The Fatal Flaw with iPad Textbooks for K-12 Education

Wow! I just heard all the announcements from the education event this morning and one thing hit me over the head like a bag of bricks:

They are selling K-12 books in the iBookstore for $15.00 or under.

Is it just me, or does anyone else see the flaw in this argument? …… We’ll wait…..

A full 90% of K-12 students in the US attend public schools. Public schools are state and partially federally funded. They cannot (as I pointed out earlier) require, ask or even beg an individual student to spend one penny of his or her own money on anything having to do with curriculum. 

Just who does Apple think will be buying these Textbooks? The presentation made it seems that the onus would be on the individual student. The student will buy the books and own it forever on their own iPad.  There are a lot of assumptions in that statement. Let’s deconstruct them.

Students have iPads

Yes, I’m sure that many do, but to use a book as the main book in a core class, it means that everyone has an iPad. I don’t think so.

Schools will magically decide that the book offered in the iBookstore is what they want to use

Ever been in a faculty meeting? Ever dealt with a book that’s been used for decades and tried to change it? Ever killed a long-term relationship with a textbook vendor than may or may not include a perk or two?  I didn’t think so.

Schools will change their book acquisition and funding model overnight because Apple wills it.

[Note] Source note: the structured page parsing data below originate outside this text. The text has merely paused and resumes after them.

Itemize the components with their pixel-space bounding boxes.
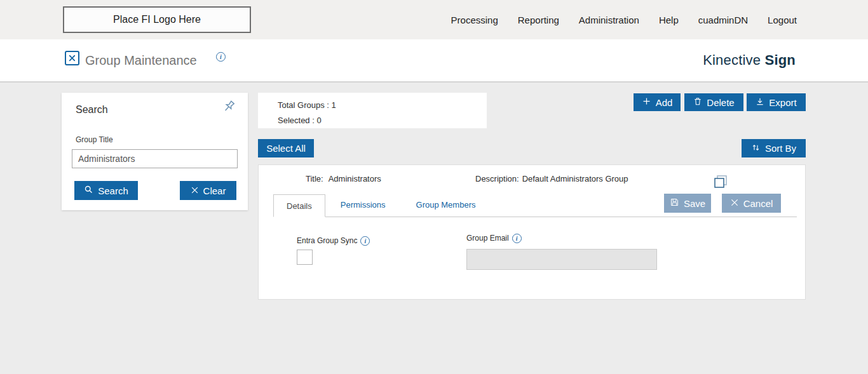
brand-second: Sign bbox=[765, 52, 796, 68]
floppy-save-icon bbox=[670, 197, 679, 209]
export-button-label: Export bbox=[769, 97, 796, 108]
fi-logo-text: Place FI Logo Here bbox=[113, 14, 201, 25]
nav-item-help[interactable]: Help bbox=[659, 15, 679, 25]
search-button-label: Search bbox=[98, 185, 128, 196]
main-content: Search Group Title Search bbox=[0, 83, 868, 374]
clear-button[interactable]: Clear bbox=[180, 181, 236, 200]
total-groups-text: Total Groups : 1 bbox=[278, 98, 487, 113]
group-description-row: Description: Default Administrators Grou… bbox=[475, 174, 628, 184]
nav-item-reporting[interactable]: Reporting bbox=[518, 15, 559, 25]
trash-icon bbox=[693, 97, 702, 108]
tab-permissions[interactable]: Permissions bbox=[325, 194, 401, 217]
add-button[interactable]: Add bbox=[634, 93, 681, 111]
plus-icon bbox=[642, 97, 651, 108]
app-screen: Place FI Logo Here Processing Reporting … bbox=[0, 0, 868, 374]
select-checkbox-icon[interactable] bbox=[713, 174, 728, 189]
info-icon[interactable] bbox=[360, 236, 370, 246]
select-all-label: Select All bbox=[266, 143, 306, 154]
group-card: Title: Administrators Description: Defau… bbox=[258, 164, 806, 300]
sort-by-label: Sort By bbox=[765, 143, 796, 154]
group-title-label: Group Title bbox=[76, 135, 113, 144]
entra-group-sync-checkbox[interactable] bbox=[297, 250, 313, 265]
brand-logo: Kinective Sign bbox=[703, 52, 796, 69]
delete-button-label: Delete bbox=[707, 97, 734, 108]
cancel-x-icon bbox=[730, 198, 739, 209]
entra-group-sync-text: Entra Group Sync bbox=[297, 236, 357, 245]
group-title-input[interactable] bbox=[72, 149, 238, 168]
group-tabs: Details Permissions Group Members bbox=[273, 194, 797, 217]
group-email-text: Group Email bbox=[466, 234, 509, 243]
add-button-label: Add bbox=[656, 97, 673, 108]
download-icon bbox=[756, 97, 764, 108]
page-title: Group Maintenance bbox=[85, 53, 197, 68]
group-email-input[interactable] bbox=[466, 249, 657, 270]
entra-group-sync-label: Entra Group Sync bbox=[297, 236, 370, 246]
search-panel-title: Search bbox=[76, 104, 108, 116]
group-card-description-label: Description: bbox=[475, 174, 519, 184]
search-panel: Search Group Title Search bbox=[62, 93, 248, 210]
group-card-description-value: Default Administrators Group bbox=[522, 174, 628, 184]
page-header: Group Maintenance Kinective Sign bbox=[0, 39, 868, 83]
cancel-button[interactable]: Cancel bbox=[722, 194, 781, 213]
select-all-button[interactable]: Select All bbox=[258, 139, 314, 157]
nav-item-processing[interactable]: Processing bbox=[451, 15, 498, 25]
group-card-title-label: Title: bbox=[306, 174, 323, 184]
save-button-label: Save bbox=[684, 198, 705, 209]
tab-details[interactable]: Details bbox=[273, 194, 325, 217]
info-icon[interactable] bbox=[512, 234, 522, 243]
clear-button-label: Clear bbox=[203, 185, 226, 196]
pin-icon[interactable] bbox=[218, 96, 240, 117]
maintenance-icon bbox=[65, 51, 79, 65]
brand-first: Kinective bbox=[703, 52, 761, 68]
search-button[interactable]: Search bbox=[74, 181, 138, 200]
main-nav: Processing Reporting Administration Help… bbox=[451, 0, 797, 39]
sort-by-button[interactable]: Sort By bbox=[742, 139, 806, 157]
sort-arrows-icon bbox=[751, 143, 761, 154]
nav-item-username[interactable]: cuadminDN bbox=[698, 15, 748, 25]
fi-logo-placeholder: Place FI Logo Here bbox=[63, 6, 251, 33]
nav-item-administration[interactable]: Administration bbox=[579, 15, 639, 25]
save-button[interactable]: Save bbox=[664, 194, 711, 213]
group-email-label: Group Email bbox=[466, 234, 522, 243]
group-title-row: Title: Administrators bbox=[306, 174, 381, 184]
top-bar: Place FI Logo Here Processing Reporting … bbox=[0, 0, 868, 39]
search-icon bbox=[84, 185, 93, 196]
summary-box: Total Groups : 1 Selected : 0 bbox=[258, 93, 487, 128]
tab-group-members[interactable]: Group Members bbox=[401, 194, 491, 217]
nav-item-logout[interactable]: Logout bbox=[768, 15, 797, 25]
cancel-button-label: Cancel bbox=[743, 198, 773, 209]
delete-button[interactable]: Delete bbox=[684, 93, 743, 111]
group-card-title-value: Administrators bbox=[329, 174, 381, 184]
export-button[interactable]: Export bbox=[747, 93, 806, 111]
selected-count-text: Selected : 0 bbox=[278, 113, 487, 128]
clear-x-icon bbox=[191, 185, 199, 196]
info-icon[interactable] bbox=[216, 52, 226, 62]
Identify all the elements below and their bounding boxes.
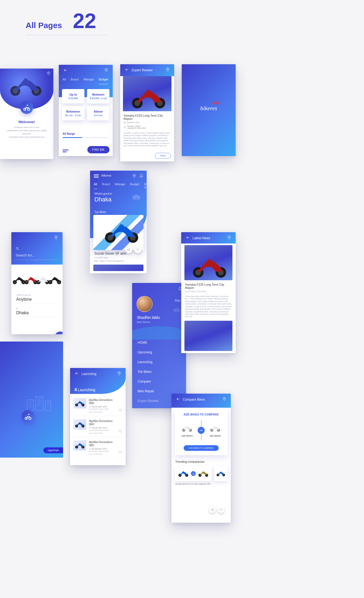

“These are not the droids you are looking for. Move along. Move along.” This just isn’t going to happen. I could write endlessly on why it won’t happen, but is that really necessary? It will require a major seed change (which is an eggcorn for sea change) on how administrations and public education in general work. 

Private Schools 

Here we have no problem. Everything is peachy. For the 10% of these students who have to buy their own books Apple may well have a market. But was Apple going for a 10% market or for a 100% market. This is a rhetorical question, but for those in public schools, as Rodney Dangerfield said in Back to School: Shakespeare for Everyone.